In exchange for any resources and data you give me, I’ll expand this analysis and improve it. I’d love your suggestions on different features so I can train models and report more exciting results to you. If you liked this, please follow me! Interested in more of this? Check out my post on analyzing Hip Hop Lyrics and organizing your thoughts for software engineering. Comments and suggestions highly welcome.

If you liked this, click the💚 so other people will see this here on Medium. Thanks!


Extras

Can we go von Deeper?

Our machine has analyzed the candidate’s words and phrases literally but haven’t stabbed any of the deeper, subtler structure of their discourse. Does Trump tend to end his sentences with a punch? How well does the syllable count predict the speaker? Does Hillary really speak in Iambic Pentameter?

I won’t answer any of these questions [perhaps you can], but we’ll run through the results of a model trained on deeper, more latent features.

Part of Speech Structure

I trained a Logistic Regression model that used the Part of Speech tags as input, instead of the words.

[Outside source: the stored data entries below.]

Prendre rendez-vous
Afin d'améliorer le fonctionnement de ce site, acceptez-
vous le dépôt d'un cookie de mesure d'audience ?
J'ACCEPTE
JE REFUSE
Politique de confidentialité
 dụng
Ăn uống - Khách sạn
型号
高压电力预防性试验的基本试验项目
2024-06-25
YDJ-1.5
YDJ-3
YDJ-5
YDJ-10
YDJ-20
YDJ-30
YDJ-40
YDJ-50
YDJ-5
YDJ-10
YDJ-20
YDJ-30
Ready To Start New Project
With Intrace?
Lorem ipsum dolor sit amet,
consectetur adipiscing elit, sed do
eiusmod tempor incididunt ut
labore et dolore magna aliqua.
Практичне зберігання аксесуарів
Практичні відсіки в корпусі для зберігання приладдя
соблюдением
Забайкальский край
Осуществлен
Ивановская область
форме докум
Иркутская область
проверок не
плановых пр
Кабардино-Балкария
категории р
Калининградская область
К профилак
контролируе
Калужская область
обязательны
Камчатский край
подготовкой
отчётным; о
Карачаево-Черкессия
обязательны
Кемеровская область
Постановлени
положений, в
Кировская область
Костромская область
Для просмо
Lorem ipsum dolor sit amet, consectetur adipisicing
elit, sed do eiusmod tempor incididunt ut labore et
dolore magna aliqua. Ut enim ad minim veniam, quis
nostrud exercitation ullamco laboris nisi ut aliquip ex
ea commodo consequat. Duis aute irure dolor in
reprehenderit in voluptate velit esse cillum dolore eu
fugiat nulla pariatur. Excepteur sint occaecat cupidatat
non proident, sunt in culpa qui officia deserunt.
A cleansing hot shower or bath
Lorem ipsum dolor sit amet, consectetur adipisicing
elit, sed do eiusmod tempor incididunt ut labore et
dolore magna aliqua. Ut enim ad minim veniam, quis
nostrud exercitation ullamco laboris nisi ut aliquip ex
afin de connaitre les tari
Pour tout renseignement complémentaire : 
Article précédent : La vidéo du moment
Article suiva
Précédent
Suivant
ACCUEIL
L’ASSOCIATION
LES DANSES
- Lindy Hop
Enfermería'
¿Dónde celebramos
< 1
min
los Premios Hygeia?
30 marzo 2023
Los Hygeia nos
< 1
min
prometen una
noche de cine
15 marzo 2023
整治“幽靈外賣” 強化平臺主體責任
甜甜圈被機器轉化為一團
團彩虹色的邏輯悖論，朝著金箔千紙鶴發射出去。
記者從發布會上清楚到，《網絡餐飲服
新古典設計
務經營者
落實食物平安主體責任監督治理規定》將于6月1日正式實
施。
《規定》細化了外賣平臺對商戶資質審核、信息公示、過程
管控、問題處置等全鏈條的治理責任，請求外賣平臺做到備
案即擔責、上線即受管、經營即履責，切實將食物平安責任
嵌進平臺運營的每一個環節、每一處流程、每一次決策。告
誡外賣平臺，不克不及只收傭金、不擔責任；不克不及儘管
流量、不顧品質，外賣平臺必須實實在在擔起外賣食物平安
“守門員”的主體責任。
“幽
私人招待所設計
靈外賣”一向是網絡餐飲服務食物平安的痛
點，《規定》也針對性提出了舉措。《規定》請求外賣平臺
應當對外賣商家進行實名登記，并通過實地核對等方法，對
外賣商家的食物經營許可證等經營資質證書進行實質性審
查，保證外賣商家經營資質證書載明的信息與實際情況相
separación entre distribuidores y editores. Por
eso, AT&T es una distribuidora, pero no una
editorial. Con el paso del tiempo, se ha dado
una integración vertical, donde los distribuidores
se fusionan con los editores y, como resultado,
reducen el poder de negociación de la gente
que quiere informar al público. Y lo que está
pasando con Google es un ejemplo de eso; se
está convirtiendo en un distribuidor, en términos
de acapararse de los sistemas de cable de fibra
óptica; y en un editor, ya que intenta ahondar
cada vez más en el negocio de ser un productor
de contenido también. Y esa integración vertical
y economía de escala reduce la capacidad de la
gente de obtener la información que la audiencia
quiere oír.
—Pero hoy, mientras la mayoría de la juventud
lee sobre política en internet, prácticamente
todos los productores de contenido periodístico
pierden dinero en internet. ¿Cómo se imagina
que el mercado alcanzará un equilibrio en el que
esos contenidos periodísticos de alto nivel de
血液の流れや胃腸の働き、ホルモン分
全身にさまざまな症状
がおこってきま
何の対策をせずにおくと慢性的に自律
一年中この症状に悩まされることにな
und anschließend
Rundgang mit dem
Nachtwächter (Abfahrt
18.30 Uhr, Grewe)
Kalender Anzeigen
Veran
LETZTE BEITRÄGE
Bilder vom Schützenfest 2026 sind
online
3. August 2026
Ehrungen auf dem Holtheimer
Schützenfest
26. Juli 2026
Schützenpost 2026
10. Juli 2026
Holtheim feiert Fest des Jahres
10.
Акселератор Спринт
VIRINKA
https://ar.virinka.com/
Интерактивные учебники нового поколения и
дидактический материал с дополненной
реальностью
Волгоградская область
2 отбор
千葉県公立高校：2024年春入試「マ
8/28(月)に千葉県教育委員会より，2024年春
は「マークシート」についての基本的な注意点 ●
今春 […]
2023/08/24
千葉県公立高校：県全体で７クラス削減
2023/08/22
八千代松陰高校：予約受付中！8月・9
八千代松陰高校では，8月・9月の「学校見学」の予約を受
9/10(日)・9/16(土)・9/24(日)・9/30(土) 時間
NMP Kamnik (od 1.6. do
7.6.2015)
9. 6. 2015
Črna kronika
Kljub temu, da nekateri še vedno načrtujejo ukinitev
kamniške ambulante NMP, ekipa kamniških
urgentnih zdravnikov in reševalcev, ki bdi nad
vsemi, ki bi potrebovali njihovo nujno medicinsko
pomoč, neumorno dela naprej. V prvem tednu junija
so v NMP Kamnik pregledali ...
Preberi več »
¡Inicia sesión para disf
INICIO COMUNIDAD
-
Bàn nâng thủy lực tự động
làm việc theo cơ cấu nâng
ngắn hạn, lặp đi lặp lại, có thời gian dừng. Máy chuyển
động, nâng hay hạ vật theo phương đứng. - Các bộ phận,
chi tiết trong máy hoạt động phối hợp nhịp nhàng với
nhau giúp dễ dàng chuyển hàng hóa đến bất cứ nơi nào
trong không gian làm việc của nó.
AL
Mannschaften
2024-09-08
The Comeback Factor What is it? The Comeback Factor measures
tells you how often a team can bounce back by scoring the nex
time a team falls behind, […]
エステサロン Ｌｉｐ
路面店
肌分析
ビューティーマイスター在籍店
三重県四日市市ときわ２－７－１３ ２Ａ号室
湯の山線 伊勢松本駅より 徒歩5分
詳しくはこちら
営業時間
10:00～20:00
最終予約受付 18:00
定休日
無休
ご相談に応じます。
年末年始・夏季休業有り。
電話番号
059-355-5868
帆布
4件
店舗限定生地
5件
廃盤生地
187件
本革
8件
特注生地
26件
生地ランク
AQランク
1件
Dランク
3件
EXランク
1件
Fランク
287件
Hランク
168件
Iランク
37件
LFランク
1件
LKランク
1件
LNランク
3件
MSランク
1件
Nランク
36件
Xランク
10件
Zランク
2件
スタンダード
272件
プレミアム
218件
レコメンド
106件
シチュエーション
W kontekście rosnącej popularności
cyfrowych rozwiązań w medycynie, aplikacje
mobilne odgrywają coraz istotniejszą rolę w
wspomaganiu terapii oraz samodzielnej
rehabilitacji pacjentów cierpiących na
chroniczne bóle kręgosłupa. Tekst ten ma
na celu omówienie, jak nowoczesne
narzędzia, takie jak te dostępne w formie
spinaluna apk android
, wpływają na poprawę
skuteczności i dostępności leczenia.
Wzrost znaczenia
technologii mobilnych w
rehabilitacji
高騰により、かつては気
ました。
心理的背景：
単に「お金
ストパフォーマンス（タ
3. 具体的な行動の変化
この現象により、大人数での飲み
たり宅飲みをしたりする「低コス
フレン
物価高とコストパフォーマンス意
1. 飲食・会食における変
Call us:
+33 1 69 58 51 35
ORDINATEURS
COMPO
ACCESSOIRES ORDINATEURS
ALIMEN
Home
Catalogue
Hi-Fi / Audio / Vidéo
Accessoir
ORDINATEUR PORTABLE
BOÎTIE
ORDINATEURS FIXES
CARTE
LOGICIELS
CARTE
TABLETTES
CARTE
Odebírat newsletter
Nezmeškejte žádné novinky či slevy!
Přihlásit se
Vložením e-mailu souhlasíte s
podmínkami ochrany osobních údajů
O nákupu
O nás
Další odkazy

Here’s an example of what that would look like.

Original Sentence:

Let’s have a big win in Nevada.

Part of Speech Equivalent:

NN(Noun) POS(Possessive) VBP(Verb) DT(Determiner) JJ(Adjective) NN(Noun) IN(Preposition) NNP(Proper Noun)

By feeding the model an abstract, latent representation of the sentence, we can learn that phrases like “We’re going” and “We’re beating” are similar because they both equate to “PRP(Personal Pronoun) VBP(Verb) VBG(Gerund)”. This is drawing on shared representations between samples which can help the model learn all sorts of useful things.

Here are some of Trump’s and Clinton’s most predictive POS (Part of speech) phrases, learned by the machine, along with one or two examples of it’s use.

Clinton’s most characteristic POS phrases

NN(Noun) NN(Noun)

My first job out of law school was for the Children’s Defense Fund.

NN(Noun) TO(to)

Using additional fees and royalties from fossil fuel extraction to protect the environment.

If necessary, I will support a constitutional amendment to undo the Supreme Court’s decision in Citizens United.

CC(Coordinating Conjunction) JJ(Adjective)

And how fortunate we are, indeed, to live in the most diverse, dynamic and beautiful state in the entire union.

Trump’s most characteristic POS Phrases

PRP(Personal Pronoun) VBP(Verb Present)

They tell me that.

I love you all.

VBP(Verb Present) VBG(Verb Present Participle)

We’re bringing our jobs back, folks.

We’re fighting ISIS, but ISIS wants to overturn the government.

VBG(Verb Present Participle) TO(To)

And that’s going to happen.

My two cents

While the results of the model were on par with those trained on literal words, analyzing features that are based on latent structure becomes very complex and hand-wavy. Rather, the important features fuel me with more questions. How can chunking help our model? What are all the present participle Trump uses?

Basically, I start viewing my model as a hungry puppy, and start thinking of ways to feed it and grow it.